Reducing global terrorist networks, to impotent dissent is a worthy goal. Bring justice to criminals for their crimes, is
proper. So why demean your positive appeal, by falsely accusing supporters for America's own interests, as opposing beneficial
cooperation among lawful nations?
The death penalty has no deterrent value on radical terrorists. Achieving
justice requires accountability, but it also is well served by discrediting the actions behind the crimes. If our rules of
evidence are so restrictive that persons, who have not committed a crime, but have ill will towards America; cannot be prosecuted,
that is our system. The answer to foreign infiltrators, is simply keeping them out of the country. This approach works, so
why not wage your need for war, against the unrestricted entry of undesirables?
What aspect of smugness requires the interventionist to embarrass themselves,
when they rally round the UN flag, while they should be saluting the red, white and blue? If peace is so important to the
warrior, why is their trade soaked in the blood of an internationalist policy? We all should seek punishment, appropriate
to the offense, for the criminal. But what is seen by the Council on Foreign Relations member as an opportunity to further
their power, is viewed by much of the world, as just a sophisticated form of a different kind of terror.

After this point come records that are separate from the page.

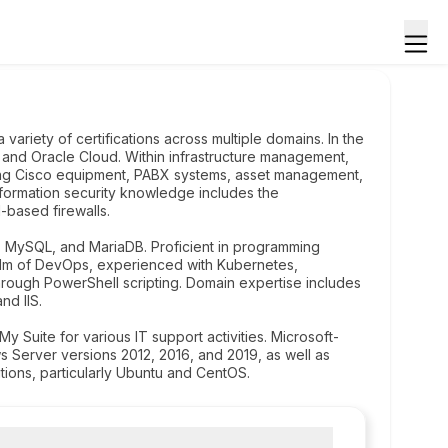
variety of certifications across multiple domains. In the
and Oracle Cloud. Within infrastructure management,
dling Cisco equipment, PABX systems, asset management,
nformation security knowledge includes the
-based firewalls.
 MySQL, and MariaDB. Proficient in programming
ealm of DevOps, experienced with Kubernetes,
hrough PowerShell scripting. Domain expertise includes
nd IIS.
y Suite for various IT support activities. Microsoft-
s Server versions 2012, 2016, and 2019, as well as
utions, particularly Ubuntu and CentOS.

The debate always is reducible to the same question: "What is the best
interest for the American Nation?" Note that the quiry does not say 'government'. The standard response of the interventionist
is to send the troops to foreign soil. In the process, the risk is real that our own form of Hamas 'American Style', is created
to achieve the objectives of CFR elites. If you doubt this conclusion, then answer why your support of the current foreign
policy, never produces any real security for our Nation? Could it be that your goal, is not really one of peace, but one directed
to force any dissenting country back into the fold of the International Community?

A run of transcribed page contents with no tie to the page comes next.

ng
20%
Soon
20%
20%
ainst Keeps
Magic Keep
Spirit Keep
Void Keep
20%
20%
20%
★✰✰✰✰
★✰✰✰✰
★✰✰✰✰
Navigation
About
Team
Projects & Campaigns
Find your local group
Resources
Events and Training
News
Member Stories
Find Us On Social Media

In your world, the more Afghanistan's the better. So why should we believe
that the terror will stop under your plan? We have suffered under this policy for over a hundred years. How much more success
can we stand, since body counts are seldom reported . . .
James Hall aka SARTRE
It is always amusing to hear the silliness of world experts, when their
international experience is confined to their lazy boy, watching 60 minutes. If the 'Guru of the Left' wants to be taken seriously,
travel outside your neighborhood and see for yourself the appreciation that the Third World has for American military presence.

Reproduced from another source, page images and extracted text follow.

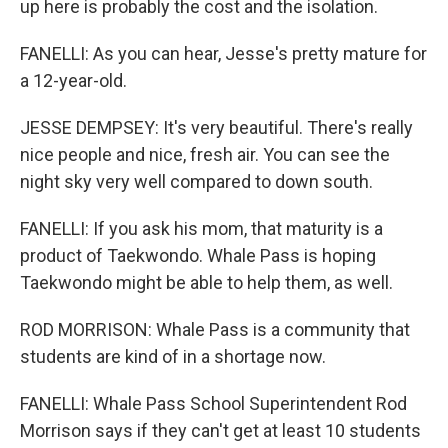
up here is probably the cost and the isolation.
FANELLI: As you can hear, Jesse's pretty mature for
a 12-year-old.
JESSE DEMPSEY: It's very beautiful. There's really
nice people and nice, fresh air. You can see the
night sky very well compared to down south.
FANELLI: If you ask his mom, that maturity is a
product of Taekwondo. Whale Pass is hoping
Taekwondo might be able to help them, as well.
ROD MORRISON: Whale Pass is a community that
students are kind of in a shortage now.
FANELLI: Whale Pass School Superintendent Rod
Morrison says if they can't get at least 10 students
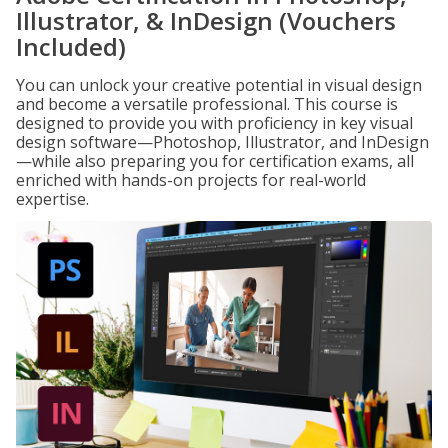
Illustrator, & InDesign (Vouchers
Included)
You can unlock your creative potential in visual design
and become a versatile professional. This course is
designed to provide you with proficiency in key visual
design software—Photoshop, Illustrator, and InDesign
—while also preparing you for certification exams, all
enriched with hands-on projects for real-world
expertise.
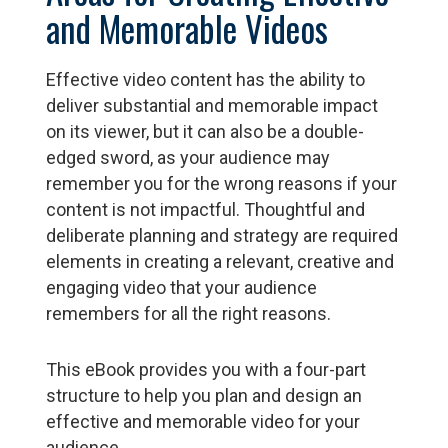
and Memorable Videos
Effective video content has the ability to
deliver substantial and memorable impact
on its viewer, but it can also be a double-
edged sword, as your audience may
remember you for the wrong reasons if your
content is not impactful. Thoughtful and
deliberate planning and strategy are required
elements in creating a relevant, creative and
engaging video that your audience
remembers for all the right reasons.
This eBook provides you with a four-part
structure to help you plan and design an
effective and memorable video for your
audience.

As usual, the basic point of a positive foreign policy escapes the internationalist.
Securing your own borders with stringent visa approvals, from potential
high risk entries, is the single most important step to bring real security to the U.S. Such a measure certainly doesn't resemble
a cower in the basement, but a vigilant defender of the home front. The illogical inference that terrorism can be eliminated
by rounding up the current crop of outlaws, while magnifying further resentment that accelerates the ranks of replacement,
is typical of these myopically challenged; interventionists.
If the protectors of the failed empire fear bin Laden, so much; what
is your response to the millions that hate the U.S., as much, if not more? You can't eliminate all the sponsor states with
your bombs, even though you wish. For a bleeding heart that loves democracy, why are you so eager to destroy such expressions
of self determination? If you want real solutions, drop the nonsense and discover the aspects of effective protection that
will secure our national interests.
You are better served with asking questions, than consistently failing
to provide useful answers. When you can master asking the correct question, you might start to get it. Al Qaeda didn't attack
Ireland or Switzerland! Those who support the NWO empire enforcement machine, identify themselves as the next bull's-eye for
attacks and inspire future generations of terrorists. Human conflict is the nature of the beast. Current methods to eliminate
the animal, only wounds it, and makes the brute more dangerous. Extinction is forever! What you are killing is not the untamed,
but the worthiness of the society which you claim to be protecting.